Saved data entries:
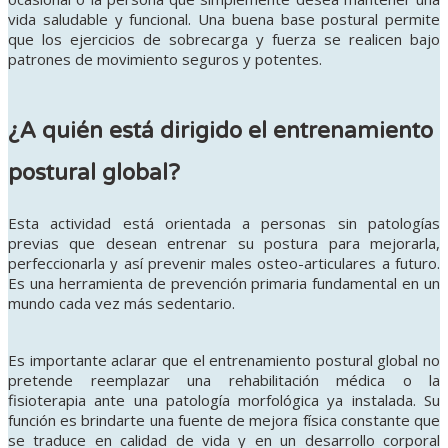
vida saludable y funcional
. Una buena base postural permite
que los ejercicios de sobrecarga y fuerza se realicen bajo
patrones de movimiento seguros y potentes.
¿A quién está dirigido el entrenamiento
postural global?
Esta actividad está orientada a personas sin patologías
previas que desean entrenar su postura para mejorarla,
perfeccionarla y así prevenir males osteo-articulares a futuro
.
Es una herramienta de prevención primaria fundamental en un
mundo cada vez más sedentario.
Es importante aclarar que el entrenamiento postural global no
pretende reemplazar una rehabilitación médica o la
fisioterapia ante una patología morfológica ya instalada
. Su
función es brindarte una fuente de mejora física constante que
se traduce en calidad de vida y en un desarrollo corporal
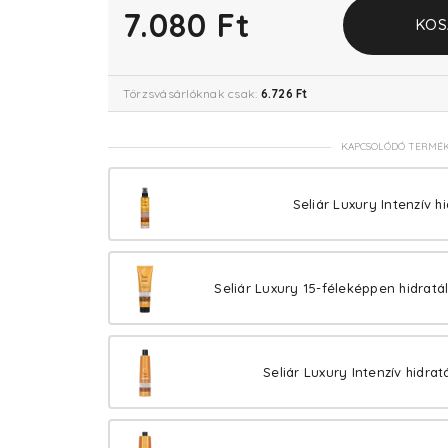
7.080 Ft
KOS
Törzsvásárlóknak csak:
6.726 Ft
KAPCSOLÓDÓ TERMÉ
Seliár Luxury Intenzív h
Seliár Luxury 15-féleképpen hidratá
Seliár Luxury Intenzív hidra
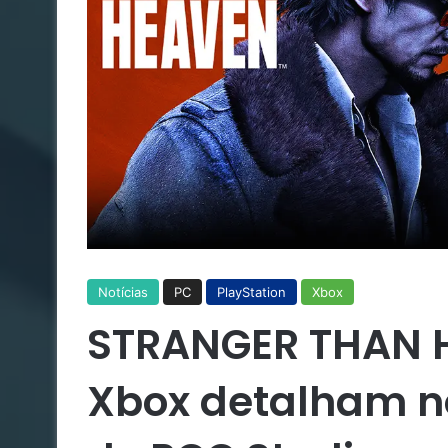
Notícias
PC
PlayStation
Xbox
STRANGER THAN H
Xbox detalham no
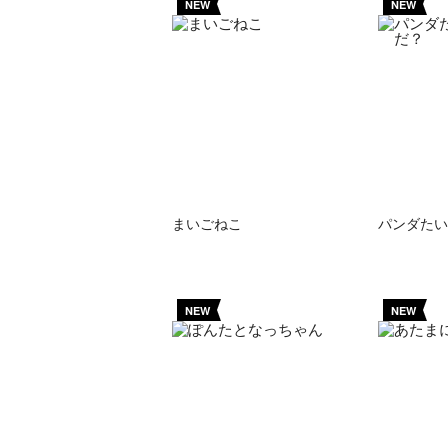
NEW
NEW
まいごねこ
パンダたい
NEW
NEW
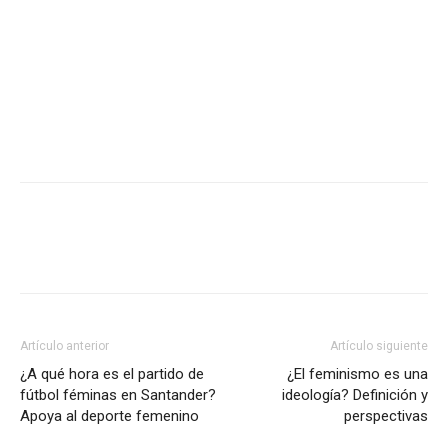
Artículo anterior
Artículo siguiente
¿A qué hora es el partido de
¿El feminismo es una
fútbol féminas en Santander?
ideología? Definición y
Apoya al deporte femenino
perspectivas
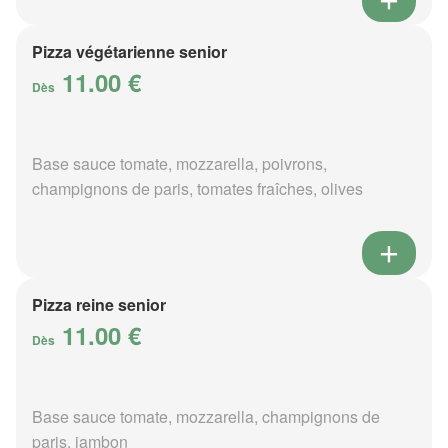
Pizza végétarienne senior
11.00 €
Dès
Base sauce tomate, mozzarella, poivrons,
champignons de paris, tomates fraîches, olives
Pizza reine senior
11.00 €
Dès
Base sauce tomate, mozzarella, champignons de
paris, jambon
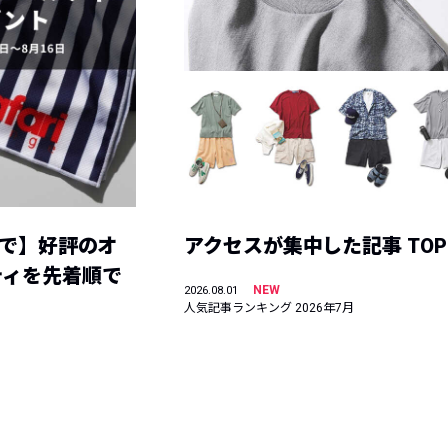
まで】好評のオ
アクセスが集中した記事 TOP
ティを先着順で
NEW
2026.08.01
人気記事ランキング 2026年7月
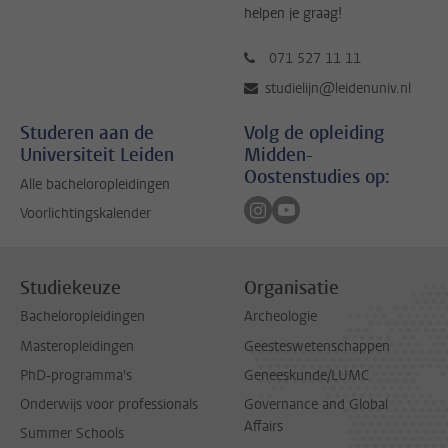
helpen je graag!
071 527 11 11
studielijn@leidenuniv.nl
Studeren aan de
Volg de opleiding
Universiteit Leiden
Midden-
Oostenstudies op:
Alle bacheloropleidingen
Volg ons op instagram
Volg ons op youtube
Voorlichtingskalender
Studiekeuze
Organisatie
Bacheloropleidingen
Archeologie
Masteropleidingen
Geesteswetenschappen
PhD-programma's
Geneeskunde/LUMC
Onderwijs voor professionals
Governance and Global
Affairs
Summer Schools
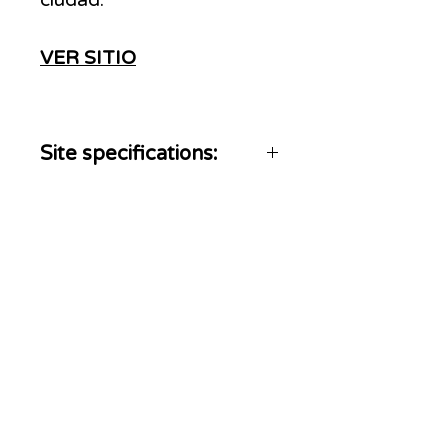
VER SITIO
Site specifications:
Post Permanent
High quality image
ADS
MOVE
Somos una agencia con más de 20 años de
experiencia en el posicionamiento y
monetización de marcas, En nuestra
trayectoria, trabajamos con los principales
medios de Argentina y LATAM, contando con
los especialistas y recursos necesarios para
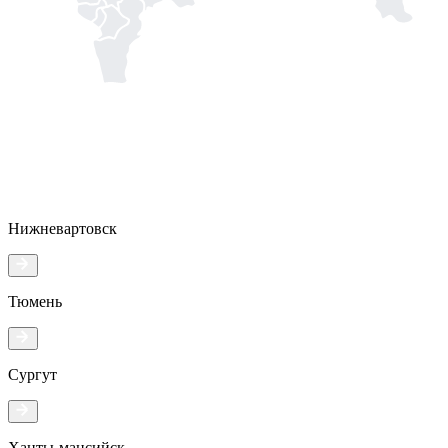
Нижневартовск
Тюмень
Сургут
Ханты-мансийск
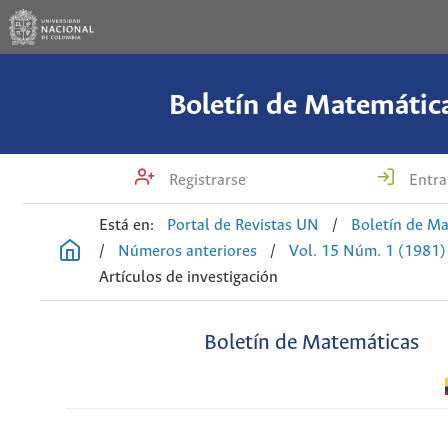
Boletín de Matemátic
Registrarse
Entra
Está en:
Portal de Revistas UN
/
Boletín de M
/
Números anteriores
/
Vol. 15 Núm. 1 (1981)
Artículos de investigación
Boletín de Matemáticas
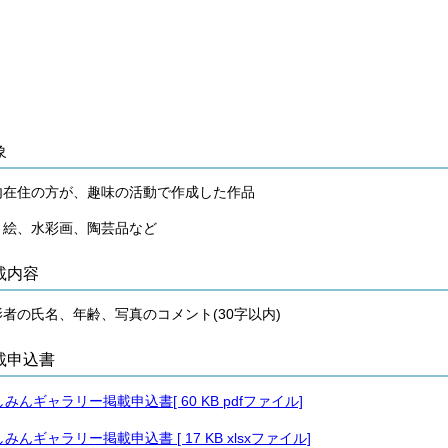
象
内在住の方が、趣味の活動で作成した作品
り絵、水彩画、陶芸品など
載内容
影者の氏名、年齢、写真のコメント(30字以内)
載申込書
しみんギャラリー掲載申込書[ 60 KB pdfファイル]
しみんギャラリー掲載申込書 [ 17 KB xlsxファイル]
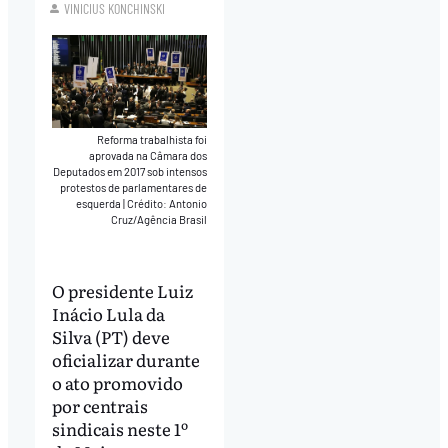
VINICIUS KONCHINSKI
Reforma trabalhista foi
aprovada na Câmara dos
Deputados em 2017 sob intensos
protestos de parlamentares de
esquerda
|
Crédito: Antonio
Cruz/Agência Brasil
O presidente Luiz
Inácio Lula da
Silva (PT) deve
oficializar durante
o ato promovido
por centrais
sindicais neste 1º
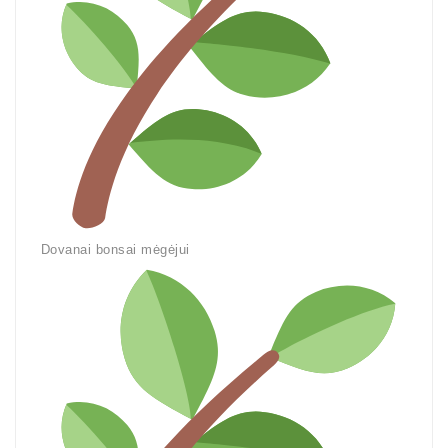
Dovanai bonsai mėgėjui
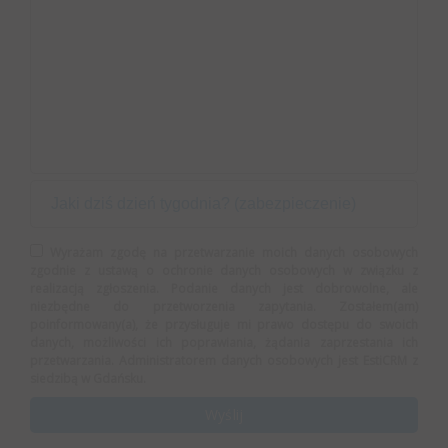
Wyrażam zgodę na przetwarzanie moich danych osobowych
zgodnie z ustawą o ochronie danych osobowych w związku z
realizacją zgłoszenia. Podanie danych jest dobrowolne, ale
niezbędne do przetworzenia zapytania. Zostałem(am)
poinformowany(a), że przysługuje mi prawo dostępu do swoich
danych, możliwości ich poprawiania, żądania zaprzestania ich
przetwarzania. Administratorem danych osobowych jest EstiCRM z
siedzibą w Gdańsku.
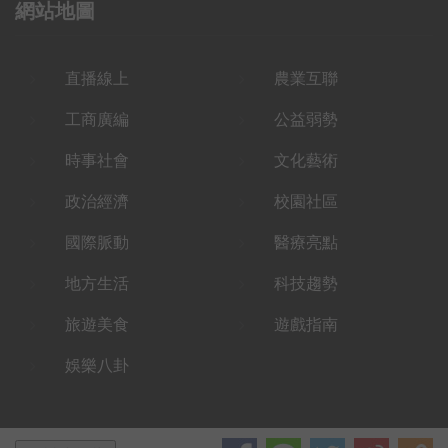
網站地圖
直播線上
農業互聯
工商廣編
公益弱勢
時事社會
文化藝術
政治經濟
校園社區
國際脈動
醫療亮點
地方生活
科技趨勢
旅遊美食
遊戲指南
娛樂八卦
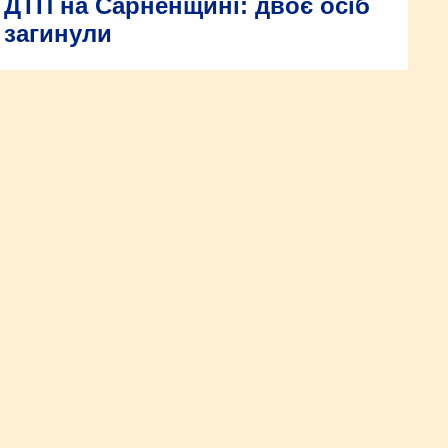
ДТП на Сарненщині: двоє осіб
загинули
Автопригода сталася 30 травня близько 07:30 на автодорозі
«Борове-Рокитне-Вежиця» між населеними пунктами Старе
Село та Дроздинь Сарненського району.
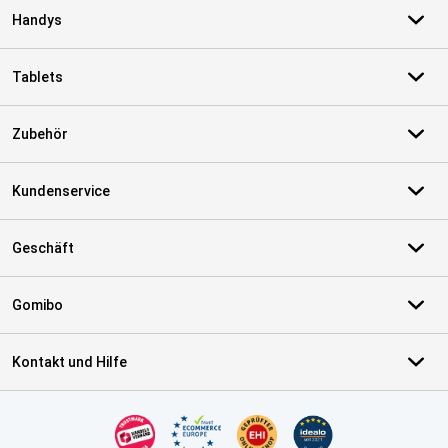
Handys
Tablets
Zubehör
Kundenservice
Geschäft
Gomibo
Kontakt und Hilfe
Zertifikate, Zahlungsmittel, Lieferdienstpartner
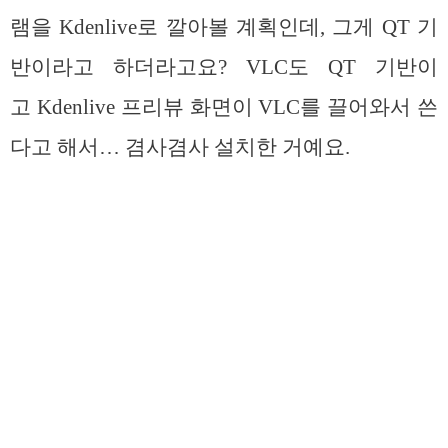
램을 Kdenlive로 깔아볼 계획인데, 그게 QT 기
반이라고 하더라고요? VLC도 QT 기반이
고 Kdenlive 프리뷰 화면이 VLC를 끌어와서 쓴
다고 해서… 겸사겸사 설치한 거예요.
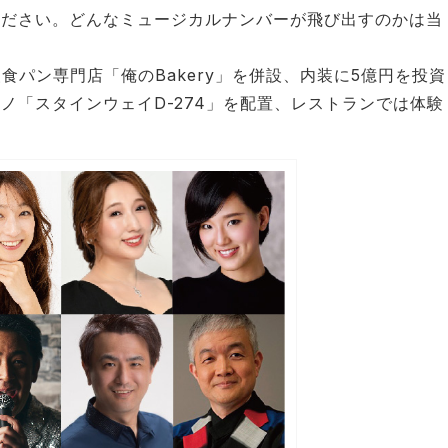
ください。どんなミュージカルナンバーが飛び出すのかは当
は、⾼級⾷パン専⾨店「俺のBakery」を併設、内装に5億円を投資
ノ「スタインウェイD-274」を配置、レストランでは体験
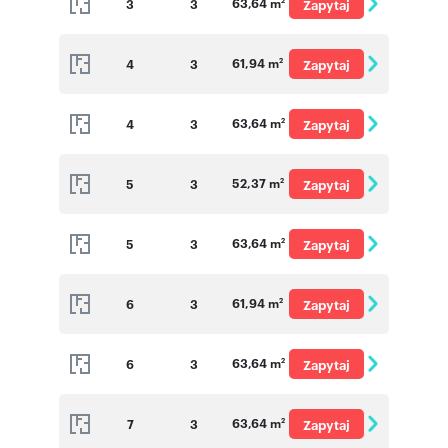
63,64 m
3
3
Zapytaj
2
o cenę
61,94 m
4
3
Zapytaj
2
o cenę
63,64 m
4
3
Zapytaj
2
o cenę
52,37 m
5
3
Zapytaj
2
o cenę
63,64 m
5
3
Zapytaj
2
o cenę
61,94 m
6
3
Zapytaj
2
o cenę
63,64 m
6
3
Zapytaj
2
o cenę
63,64 m
7
3
Zapytaj
2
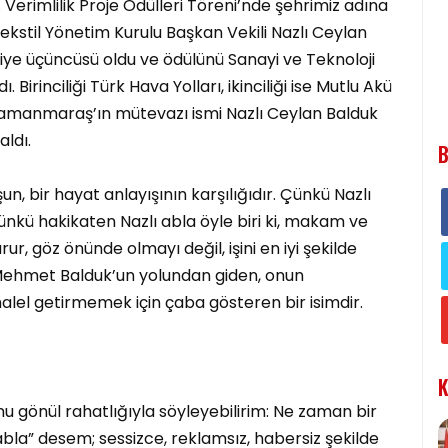
 Verimlilik Proje Ödülleri Töreni’nde şehrimiz adına
Tekstil Yönetim Kurulu Başkan Vekili Nazlı Ceylan
iye üçüncüsü oldu ve ödülünü Sanayi ve Teknoloji
Birinciliği Türk Hava Yolları, ikinciliği ise Mutlu Akü
ramanmaraş’ın mütevazı ismi Nazlı Ceylan Balduk
ldı.
B
un, bir hayat anlayışının karşılığıdır. Çünkü Nazlı
ünkü hakikaten Nazlı abla öyle biri ki, makam ve
, göz önünde olmayı değil, işini en iyi şekilde
Mehmet Balduk’un yolundan giden, onun
alel getirmemek için çaba gösteren bir isimdir.
K
u gönül rahatlığıyla söyleyebilirim: Ne zaman bir
ı abla” desem; sessizce, reklamsız, habersiz şekilde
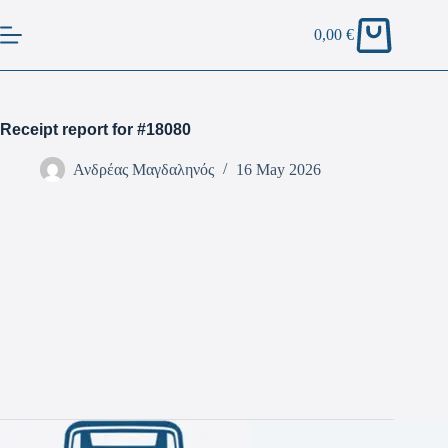
0,00
€
Receipt report for #18080
Ανδρέας Μαγδαληνός
16 May 2026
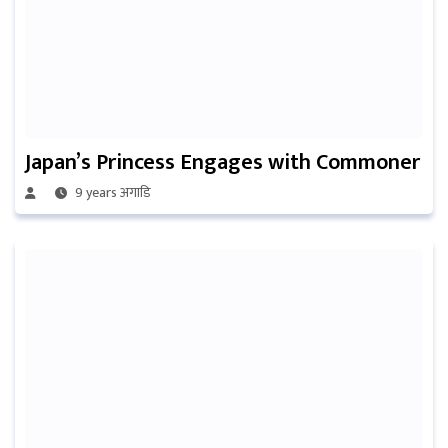
Japan’s Princess Engages with Commoner
9 years अगाडि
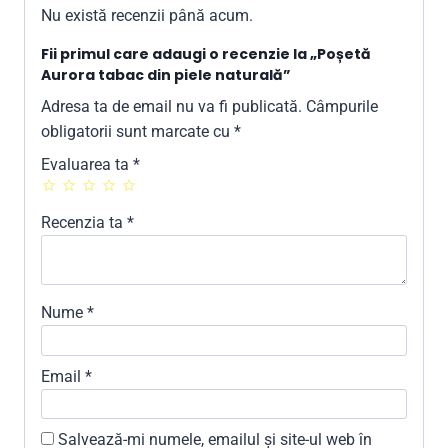
Nu există recenzii până acum.
Fii primul care adaugi o recenzie la „Poșetă
Aurora tabac din piele naturală”
Adresa ta de email nu va fi publicată.
Câmpurile
obligatorii sunt marcate cu
*
Evaluarea ta
*
Recenzia ta
*
Nume
*
Email
*
Salvează-mi numele, emailul și site-ul web în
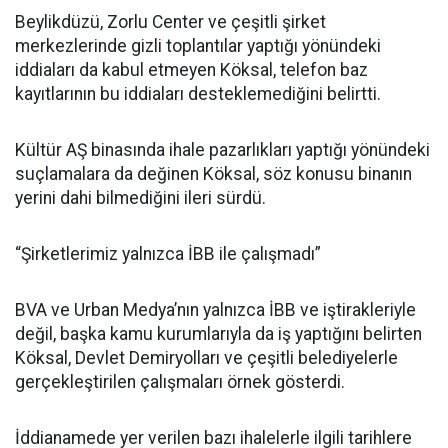
Beylikdüzü, Zorlu Center ve çeşitli şirket
merkezlerinde gizli toplantılar yaptığı yönündeki
iddiaları da kabul etmeyen Köksal, telefon baz
kayıtlarının bu iddiaları desteklemediğini belirtti.
Kültür AŞ binasında ihale pazarlıkları yaptığı yönündeki
suçlamalara da değinen Köksal, söz konusu binanın
yerini dahi bilmediğini ileri sürdü.
“Şirketlerimiz yalnızca İBB ile çalışmadı”
BVA ve Urban Medya’nın yalnızca İBB ve iştirakleriyle
değil, başka kamu kurumlarıyla da iş yaptığını belirten
Köksal, Devlet Demiryolları ve çeşitli belediyelerle
gerçekleştirilen çalışmaları örnek gösterdi.
İddianamede yer verilen bazı ihalelerle ilgili tarihlere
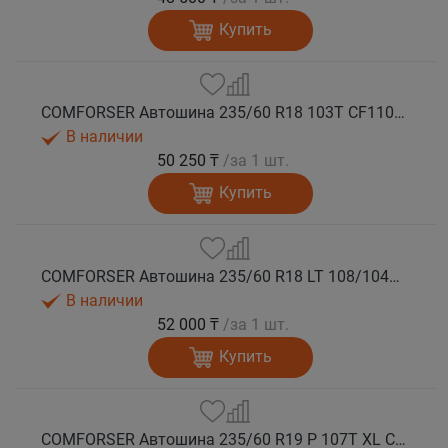
Купить
COMFORSER Автошина 235/60 R18 103T CF1100 RWL лето
В наличии
50 250 ₸
/за 1 шт.
Купить
COMFORSER Автошина 235/60 R18 LT 108/104S CF1100 8PR RWL лето
В наличии
52 000 ₸
/за 1 шт.
Купить
COMFORSER Автошина 235/60 R19 P 107T XL CF1100 RWL лето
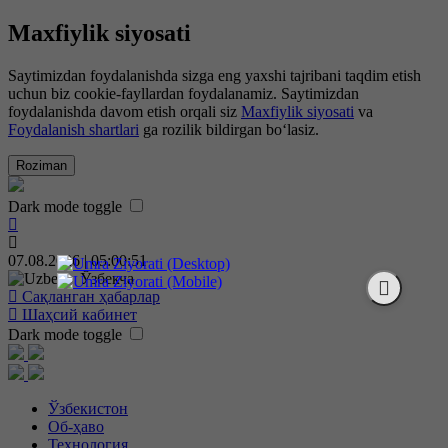
Maxfiylik siyosati
Saytimizdan foydalanishda sizga eng yaxshi tajribani taqdim etish
uchun biz cookie-fayllardan foydalanamiz. Saytimizdan
foydalanishda davom etish orqali siz
Maxfiylik siyosati
va
Foydalanish shartlari
ga rozilik bildirgan bo‘lasiz.
Roziman
Dark mode toggle
07.08.2026 | 05:00:52
Ўзбекча
Сақланган ҳабарлар
Шаҳсий кабинет
Dark mode toggle
Ўзбекистон
Об-ҳаво
Технология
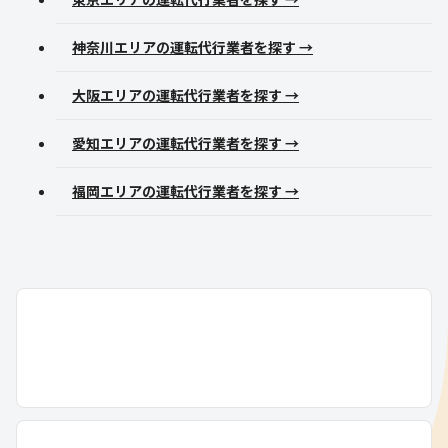
神奈川エリアの運転代行業者を探す →
大阪エリアの運転代行業者を探す →
愛知エリアの運転代行業者を探す →
福岡エリアの運転代行業者を探す →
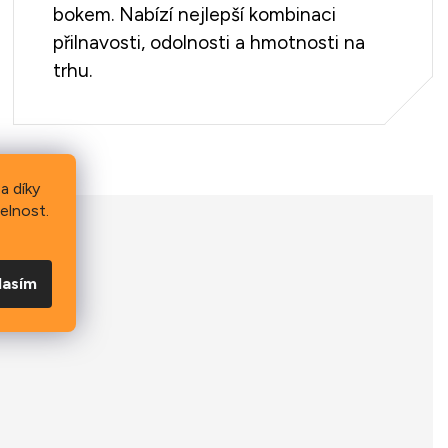
bokem. Nabízí nejlepší kombinaci
přilnavosti, odolnosti a hmotnosti na
trhu.
a díky
elnost.
lasím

WORK ORDER: When a line among the entries contains "Ceylan", pull that line out.

RESULT OF THIS EXERCISE:
Tekstil Yönetim Kurulu Başkan Vekili Nazlı Ceylan
ramanmaraş’ın mütevazı ismi Nazlı Ceylan Balduk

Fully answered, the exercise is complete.